Tuesday night when I went to bed I had a monster huge whopping panic attack. Disaster thinking everywhere. Could not stop thinking about something happening to my kids. Could not stop putting myself in Bossy's place, where I would have done everything wrong. Just horror after horror after horror and I could not get my brain to stop. I took two of my tranquilizers and eventually, eventually calmed down, but that was not a good night. (in fact, I am getting a bit worked up by writing about it, but I think it is good therapy)

I'm not sure if I had a point when I started writing this post, but whatever it was, I lost it in there somewhere. Now I'm just hoping that some of the poison is out. I do a lot of locking this stuff up in my head somewhere (I think of it as a big thick steel door, and I push the stuff in and slam the door shut quickly), and push it down and push it down, and I am very afraid that someday all of this stuff is going to explode and I am going to start crying and screaming and never be able to stop. I don't cry, even when it would be appropriate, for very very long periods of time. I suppress things to an astonishing level. (that's another therapy goal: to allow myself to identify and feel emotions appropriately)
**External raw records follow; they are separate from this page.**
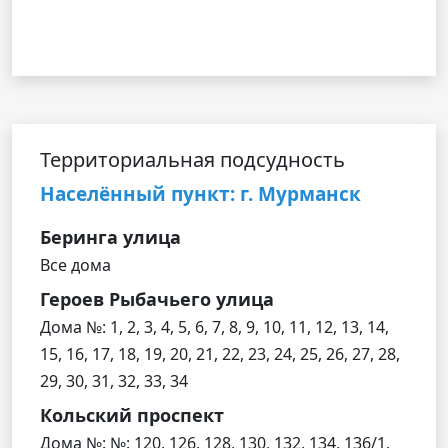
Территориальная подсудность
Населённый пункт: г. Мурманск
Беринга улица
Все дома
Героев Рыбачьего улица
Дома №: 1, 2, 3, 4, 5, 6, 7, 8, 9, 10, 11, 12, 13, 14,
15, 16, 17, 18, 19, 20, 21, 22, 23, 24, 25, 26, 27, 28,
29, 30, 31, 32, 33, 34
Кольский проспект
Дома №: №: 120, 126, 128, 130, 132, 134, 136/1,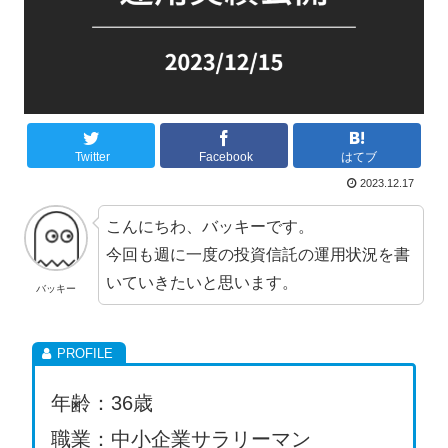
Twitter
Facebook
はてブ
2023.12.17
こんにちわ、バッキーです。
今回も週に一度の投資信託の運用状況を書
いていきたいと思います。
バッキー
年齢：36歳
職業：中小企業サラリーマン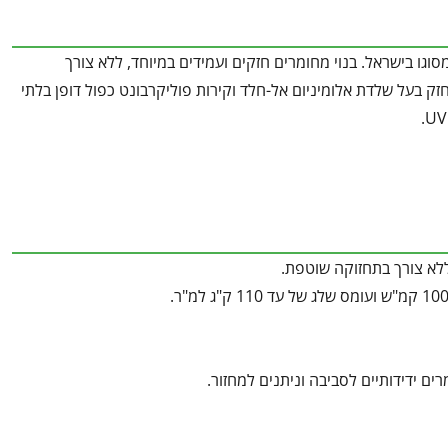
 מבית Canopia פלרם – המחסן החזק מסוגו בישראל. בנוי מחומרים חזקים ועמידים במיוחד, ללא צורך
על 12 שנות אחריות. מחסן אולטרה חזק בעל שלדת אלומיניום אל-חלד וקירות פוליקרבונט כפול דופן בלתי
ללא צורך בתחזוקה שוטפת.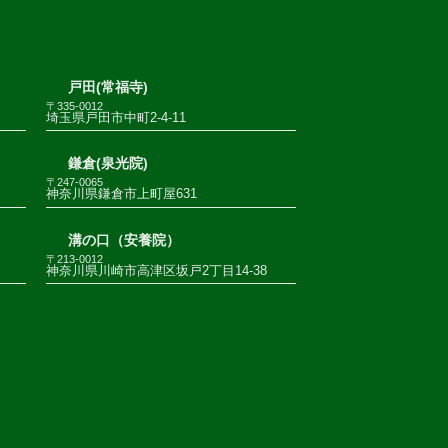
戸田(常福寺)
〒335-0012
埼玉県戸田市中町2-4-11
鎌倉(泉光院)
〒247-0065
神奈川県鎌倉市上町屋631
溝の口（安養院）
〒213-0012
神奈川県川崎市高津区坂戸2丁目14-38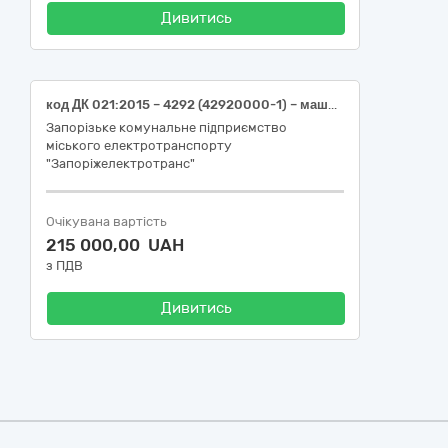
Дивитись
код ДК 021:2015 – 4292 (42920000-1) – машини для миття пляшок, пакування, зважування та розпилювання (стаціонарний апарат високого тиску HD 13/18-4ST або еквівалент)
Запорізьке комунальне підприємство
міського електротранспорту
"Запоріжелектротранс"
Очікувана вартість
215 000,00 UAH
з ПДВ
Дивитись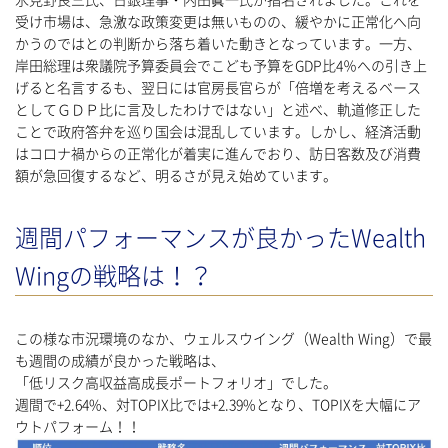
氷見野良三氏、日銀理事・内田眞一氏が指名されました。これを
受け市場は、急激な政策変更は無いものの、緩やかに正常化へ向
かうのではとの判断から落ち着いた動きとなっています。一方、
岸田総理は衆議院予算委員会でこども予算をGDP比4％への引き上
げると名言するも、翌日には官房長官らが「倍増を考えるベース
としてＧＤＰ比に言及したわけではない」と述べ、軌道修正した
ことで政府答弁を巡り国会は混乱しています。しかし、経済活動
はコロナ禍からの正常化が着実に進んでおり、訪日客数及び消費
額が急回復するなど、明るさが見え始めています。
週間パフォーマンスが良かったWealth
Wingの戦略は！？
この様な市況環境のなか、ウェルスウイング（Wealth Wing）で最
も週間の成績が良かった戦略は、
「低リスク高収益高成長ポートフォリオ」でした。
週間で+2.64%、対TOPIX比では+2.39%となり、TOPIXを大幅にア
ウトパフォーム！！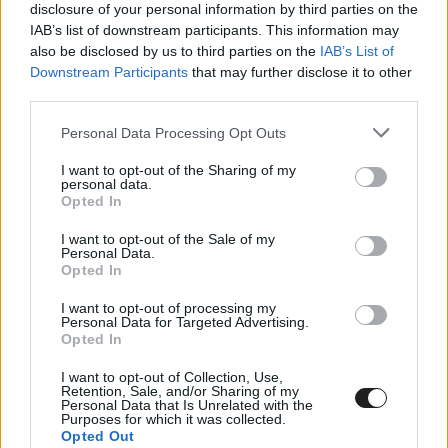
disclosure of your personal information by third parties on the
IAB’s list of downstream participants. This information may
also be disclosed by us to third parties on the
IAB’s List of
Downstream Participants
that may further disclose it to other
third parties.
Please note that this website/app uses one or more Google
Personal Data Processing Opt Outs
services and may gather and store information including but
not limited to your visit or usage behaviour. You may click to
I want to opt-out of the Sharing of my
personal data.
grant or deny consent to Google and its third-party tags to
Opted In
use your data for below specified purposes in below Google
consent section.
I want to opt-out of the Sale of my
Personal Data.
Opted In
I want to opt-out of processing my
Ricciardo szerepét olyannyira nagyra értékelik,
Personal Data for Targeted Advertising.
Opted In
hogy az F1-es fotós, Kym Illman értesülései
I want to opt-out of Collection, Use,
szerint Austin egy jelképes városkulccsal
Retention, Sale, and/or Sharing of my
Personal Data that Is Unrelated with the
szerette volna őt megajándékozni a hétvégén. Az
Purposes for which it was collected.
Opted Out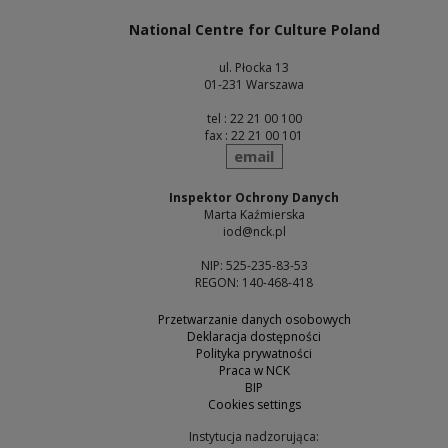
National Centre for Culture Poland
ul. Płocka 13
01-231 Warszawa
tel : 22 21 00 100
fax : 22 21 00 101
send
email
Inspektor Ochrony Danych
Marta Kaźmierska
iod@nck.pl
NIP: 525-235-83-53
REGON: 140-468-418
Przetwarzanie danych osobowych
Deklaracja dostępności
Polityka prywatności
Praca w NCK
BIP
Cookies settings
Instytucja nadzorująca: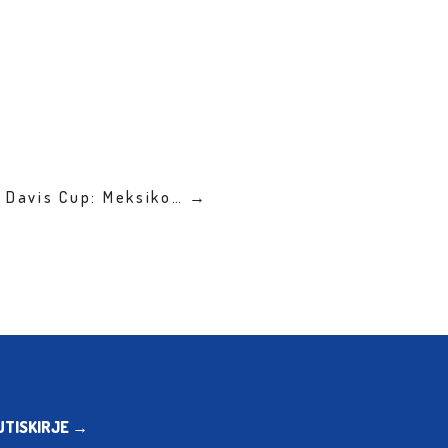
: Davis Cup: Meksiko… →
UTISKIRJE →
Wow. Deep heavy shit for a sunny day. I've gotta stop. I could ramble on about this crap forever. Stopping now. mk

**************
Update: and in an insane turn of events, I actually watched the CBS Evening News tonight (I started out turning to CBS to see if by any remote chance in hell CSI was new and somehow decided to actually watch the news and see how Katie Couric does...the verdict? meh.) and there was a piece on Ford/Lincoln/Mercury recalling twelve or so years' worth of cars that may spontaneously burst into flame due to a malfunction in the cruise control. Yeah, 'cause THAT helped my disaster thinking, in particular the part about my car's engine blowing up. Just freakin' perfect. [note: I have a Dodge]

4 comments:

Kate said...

Good for you, posting through the yuck. If nothing else, it's helpful for others to know they're not the only ones.

I won't read/watch the news, myself. About the most graphic I'll willingly deal with is WBZ's 10-minute highlight loop during the day - more than that and my imagination revs up too high for comfort.

Attack Anxiety said...
This comment has been removed by a blog administrator.
The Beast Mom said...

This was interesting to read - about how your brain works. (I don't know much about anxiety related stuff. I'm learning from your blog.)

BTW, have you ever accidentally gone into the mens' restroom instead of the women's restroom? Yeah, me neither. :)

Hope you have a great weekend!
-bm

btw: s.p.a.z.
(the email fun continues on the blogs. :)

Irish Coffeehouse said...

GAD is very real. I've always insisted one of my friends has this. And in accordance to your post, that is exactly what she thinks about, talks about and more!

For me this post was like literally opening up her head and seeing just how this precisely works.